Basically, the problem with Quantum Mechanics as opposed to Regular Mechanics is that Quantum Mechanics is "non-deterministic". What non-deterministic means is that you can't actually just determine what state something is going to be in, just a probability.

One other bizarre related prediction of this theory is that observing something *changes it*.

It's Schrodingers' Cat: Imagine a cat in a box, with a bottle of poison and a radioactive source. If the radioactive source happens to decay (there's only a probability that it will or it won't, like flipping a coin), a hammer will smash the bottle and kill the poor kitty.

Until you open the box, you won't know if the radioactive source decayed and killed the cat. The catch is, according to Quantum Mechanics, *the cat is BOTH until you check*.

Once you check, the "waveform collapses" into one possibility at random. This has actually been tested and observed (the Stern-Gerlach device, I can't find a good explanation of that actual experiment online), fortunately not with cats (that thought experiment was invented to highlight how absurd the whole idea was)

Albert Einstein hated the idea ("God does not play dice with the universe"), and spent a large portion of his later years trying to prove, essentially, that you really could tell whether or not the cat was dead without checking. (The Einstein-Podolsky-Rosen Paradox) Unfortunately, he wasn't successful.

I've never liked the Shrödingers cat example. It's to philosophical.

A more direct example of quantum mechanics is the experiment with lasers and mirrors.

The setup is a laser fireing into a semi-transparent mirror, where the resulting rays are later collected in another semi-transparent mirror with two detectors on either exit path.

As long as you don't measure anything except the detectors at the end both detectors get 50% of the laser photons.

The quantum weirdness starts when you block one of the two paths. Common sense dictates that 50% of the photons would be lost and the other 50% would be divided in by the last mirror so that the detectors get 25% of the photons each.

But what happends is that 100% of the photons goes to one of the detecors.

I don't know if quantom logic is involved but it certainly seems similar.

In quantum logic there is a concept of a sqrt!() (that is square root of not) function with the properties that

sqrt!(x) == random(2) (where x is 0 or 1)

and

sqrt!(sqrt!(x)) == !x

This also shows why it's impossible to measure quantum systems. If the result of the inner sqrt!() was know the result of the outer sqrt!() would be random, and thus unknown.

*Edited 2006-02-25 06:06*

That's one possible intuitive explanation of QM. However, not all interpretations require the wavefunction collapse.

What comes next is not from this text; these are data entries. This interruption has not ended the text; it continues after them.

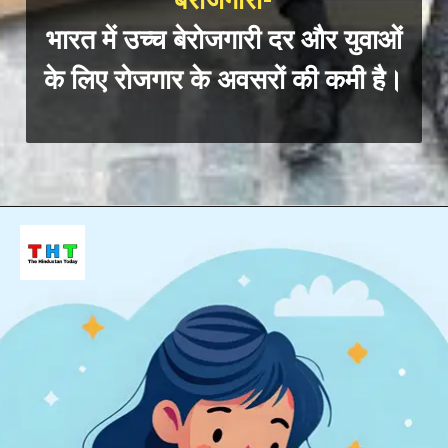
बेरोजगारी-
भारत में उच्च बेरोजगारी दर और युवाओं
के लिए रोजगार के अवसरों की कमी है।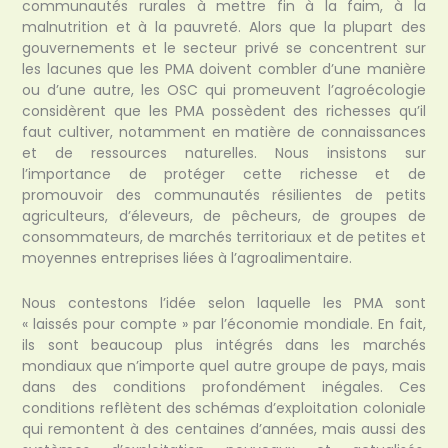
communautés rurales à mettre fin à la faim, à la
malnutrition et à la pauvreté. Alors que la plupart des
gouvernements et le secteur privé se concentrent sur
les lacunes que les PMA doivent combler d’une manière
ou d’une autre, les OSC qui promeuvent l’agroécologie
considèrent que les PMA possèdent des richesses qu’il
faut cultiver, notamment en matière de connaissances
et de ressources naturelles. Nous insistons sur
l’importance de protéger cette richesse et de
promouvoir des communautés résilientes de petits
agriculteurs, d’éleveurs, de pêcheurs, de groupes de
consommateurs, de marchés territoriaux et de petites et
moyennes entreprises liées à l’agroalimentaire.
Nous contestons l’idée selon laquelle les PMA sont
« laissés pour compte » par l’économie mondiale. En fait,
ils sont beaucoup plus intégrés dans les marchés
mondiaux que n’importe quel autre groupe de pays, mais
dans des conditions profondément inégales. Ces
conditions reflètent des schémas d’exploitation coloniale
qui remontent à des centaines d’années, mais aussi des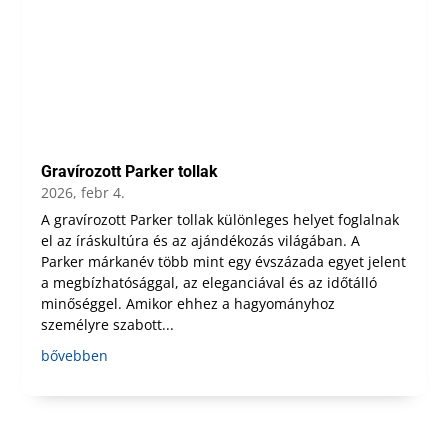
Gravírozott Parker tollak
2026, febr 4.
A gravírozott Parker tollak különleges helyet foglalnak
el az íráskultúra és az ajándékozás világában. A
Parker márkanév több mint egy évszázada egyet jelent
a megbízhatósággal, az eleganciával és az időtálló
minőséggel. Amikor ehhez a hagyományhoz
személyre szabott...
bővebben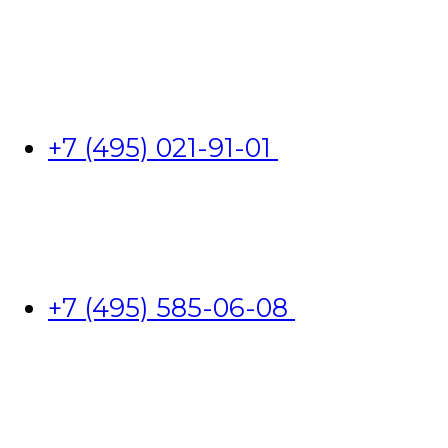
+7 (495) 021-91-01
+7 (495) 585-06-08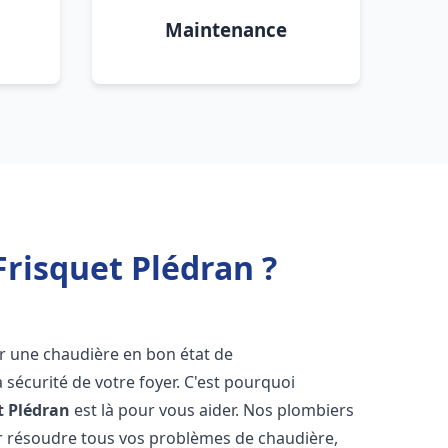
Maintenance
risquet Plédran ?
voir une chaudière en bon état de
 sécurité de votre foyer. C'est pourquoi
t
Plédran
est là pour vous aider. Nos plombiers
 résoudre tous vos problèmes de chaudière,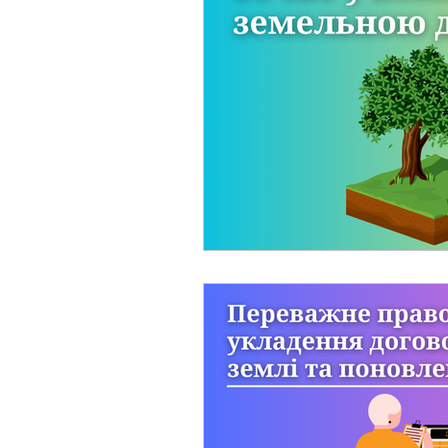
Фермерське господарст
Новини земельного зако
Нормативно-грошова оці
Сервітут
Державна ре
Загальні правові питання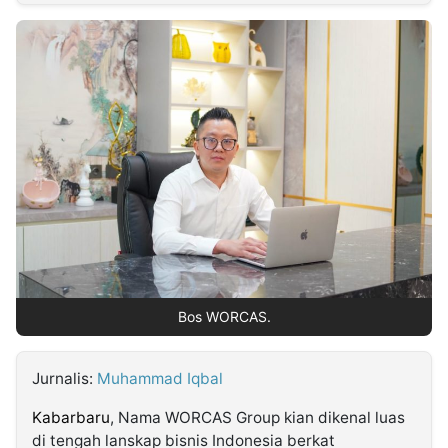
MULTIMEDIA
INDONESIA
Partner
Insight
Suara
Lens
Daily
Jalan
Idealita
Kita
Dinamikapost.com
Radar
Seedbacklink
NTB
Time
IDN
Jogja
Rakyat
News
Notice
Baru
Follow
Kabarbaru
Bos WORCAS.
Jurnalis:
Muhammad Iqbal
Kabarbaru
, Nama WORCAS Group kian dikenal luas
di tengah lanskap bisnis Indonesia berkat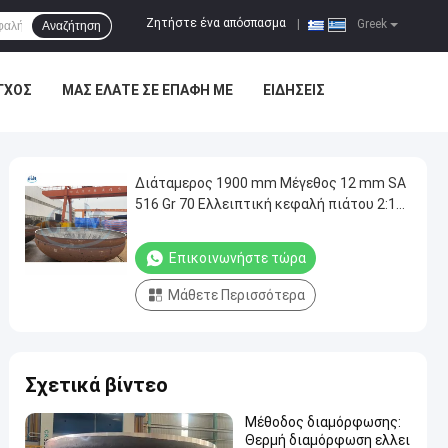
Ζητήστε ένα απόσπασμα
|
Greek
Αναζήτηση
ΓΧΟΣ
ΜΑΣ ΕΛΆΤΕ ΣΕ ΕΠΑΦΉ ΜΕ
ΕΙΔΉΣΕΙΣ
Διάταμερος 1900 mm Μέγεθος 12 mm SA
516 Gr 70 Ελλειπτική κεφαλή πιάτου 2:1
Για σκάφη
Επικοινωνήστε τώρα
Μάθετε Περισσότερα
Σχετικά βίντεο
Μέθοδος διαμόρφωσης:
Θερμή διαμόρφωση ελλει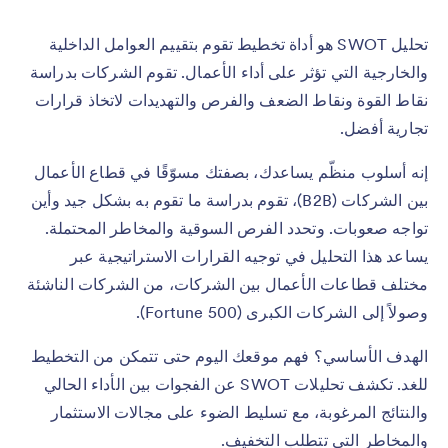
تحليل SWOT هو أداة تخطيط تقوم بتقييم العوامل الداخلية
والخارجية التي تؤثر على أداء الأعمال. تقوم الشركات بدراسة
نقاط القوة ونقاط الضعف والفرص والتهديدات لاتخاذ قرارات
تجارية أفضل.
إنه أسلوب منظّم يساعدك، بصفتك مسوّقًا في قطاع الأعمال
بين الشركات (B2B)، تقوم بدراسة ما تقوم به بشكل جيد وأين
تواجه صعوبات. وتحدد الفرص السوقية والمخاطر المحتملة.
يساعد هذا التحليل في توجيه القرارات الاستراتيجية عبر
مختلف قطاعات الأعمال بين الشركات، من الشركات الناشئة
وصولاً إلى الشركات الكبرى (Fortune 500).
الهدف الأساسي؟ فهم موقعك اليوم حتى تتمكن من التخطيط
للغد. تكشف تحليلات SWOT عن الفجوات بين الأداء الحالي
والنتائج المرغوبة، مع تسليط الضوء على مجالات الاستثمار
والمخاطر التي تتطلب التخفيف.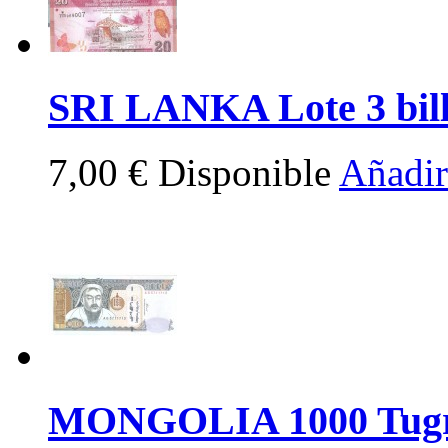
SRI LANKA Lote 3 bill
7,00 €
Disponible
Añadir 
MONGOLIA 1000 Tugr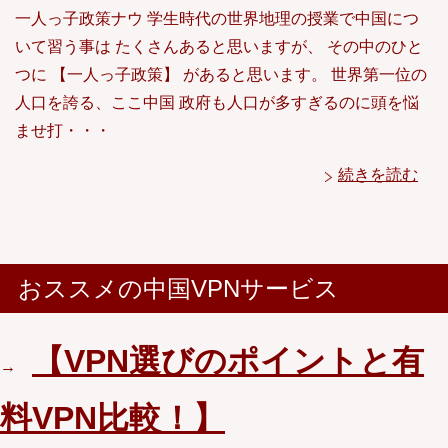
一人っ子政策ナウ 学生時代の世界地理の授業で中国につ
いて習う事は たくさんあると思いますが、 その中のひと
つに 【一人っ子政策】 があると思います。 世界第一位の
人口を誇る、ここ中国 政府も人口が多すぎるのに頭を悩
ませ打・・・
続きを読む
おススメの中国VPNサービス
【VPN選びのポイントと有
→
料VPN比較！】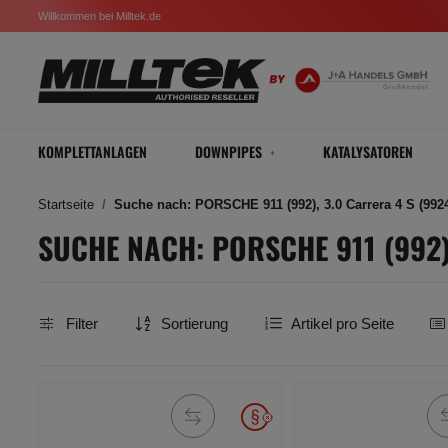
Willkommen bei Milltek.de
KOMPLETTANLAGEN
DOWNPIPES
KATALYSATOREN
Startseite
Suche nach: PORSCHE 911 (992), 3.0 Carrera 4 S (9924
SUCHE NACH: PORSCHE 911 (992),
Filter
Sortierung
Artikel pro Seite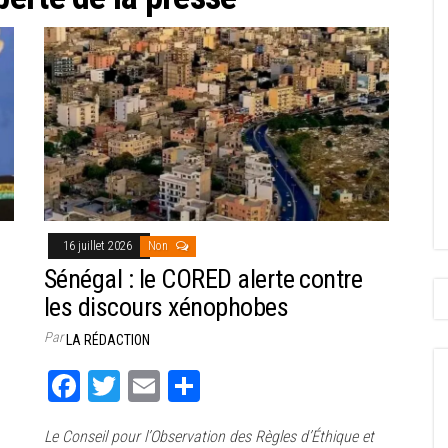
16 juillet 2026
Non
Sénégal : le CORED alerte contre
les discours xénophobes
Par
LA RÉDACTION
Fa
T
E
Pa
ce
wi
m
rt
Le Conseil pour l’Observation des Règles d’Éthique et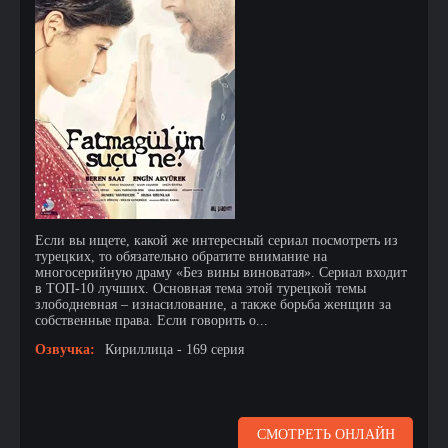
Если вы ищете, какой же интересный сериал посмотреть из
турецких, то обязательно обратите внимание на
многосерийную драму «Без вины виноватая». Сериал входит
в ТОП-10 лучших. Основная тема этой турецкой темы
злободневная – изнасилование, а также борьба женщин за
собственные права. Если говорить о...
Озвучка:
Кириллица - 169 серия
СМОТРЕТЬ ОНЛАЙН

Personally, I like to keep the intuitive part to a minimum and stick to the equations: What's wrong with probability patterns that just happen to match the wavefunction? We will probably need the String Theory to really explain what really is a photon/electron/etc. (In the mean time, I am hoping the LHC will be finished soon)

Member since:

2005-07-08

Its right up there with string theory which at least sounds a bit more plausible otherwise they wouldn't put it on PBS Nova or BBC Horizon?. I've never seen this quantum stuff try to be explained to the layman on any of these shows yet, perhaps if it were, it would disappear.